Kurt Vonnegut famously wrote that all semicolons do is “show you’ve been to college.” What to make, then of The Lonely Island’s raunchy new song about their favorite punctuation mark? (For the record: Jorma Taccone attended UCLA; Akiva Schaffer attended UC-Santa Cruz; and Andy Samberg attended UC-Santa Cruz and NYU.)
The Lonely Island has a new hit; Semicolon.
The Objections
Jonathan Franzen’s denunciation of e-books made headlines this week even though the sentiment is fairly common in “literary” circles. He can be forgiven, is what I’m saying. You denigrate the internet, however, and we’ve got some problems.
Acts of gruesomely violent chivalry and vehicular aggression.
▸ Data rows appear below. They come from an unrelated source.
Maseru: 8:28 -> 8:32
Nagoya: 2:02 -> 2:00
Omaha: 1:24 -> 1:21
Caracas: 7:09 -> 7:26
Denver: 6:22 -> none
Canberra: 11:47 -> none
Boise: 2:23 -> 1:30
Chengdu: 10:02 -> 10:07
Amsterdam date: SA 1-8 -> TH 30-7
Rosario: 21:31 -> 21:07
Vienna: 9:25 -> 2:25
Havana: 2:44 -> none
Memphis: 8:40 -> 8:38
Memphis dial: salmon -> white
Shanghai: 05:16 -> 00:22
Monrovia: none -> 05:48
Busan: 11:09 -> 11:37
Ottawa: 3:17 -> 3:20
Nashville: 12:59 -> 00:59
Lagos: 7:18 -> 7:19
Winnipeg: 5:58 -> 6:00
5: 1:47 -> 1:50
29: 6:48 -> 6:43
Yet another entry for the list of all time greatest single-purpose tumblrs: Witless Innuendo, bringing you “a collection of those end-of-review warnings from The New York Times‘ film critics.”
Hard to Recall
“Thinking about her life is like sifting ashes. You believe you see the clear outline of a message, but it inevitably disintegrates before you can be sure of its sense. The mantle of a ‘rediscovered writer’ has never settled firmly around [her] shoulders; she has a way of resisting the platitudes of remembering.” Michelle Dean on the writer Nella Larsen.
Not Letting Go
Caleb Crain, author of American Sympathy: Men, Friendship, and Literature in the New Nation discusses the mixed feelings that a writer is subject to when it’s time to let go of a book.
Happy Days
In the late fifties, an old flame of Samuel Beckett, Ethna MacCarthy, fell ill and died of throat cancer in Dublin. Around this time, female voices began to enter Beckett’s work, which up until that point had featured almost exclusively male characters. Was there a connection? In a review of a new edition of Beckett’s letters, Fintan O’Toole suggests that there was. You could also read Elizabeth Winkler on the author’s bilingual oeuvre.
Catching Mr. Harvey
Stephen Moss caught up with AD Harvey, the “independent scholar” who tricked an entire discipline into believing Charles Dickens met Fyodor Dostoevsky. (If you missed Eric Naiman’s initial piece on Harvey’s trail of deception and trickery, you’d do well to acquaint yourself now.)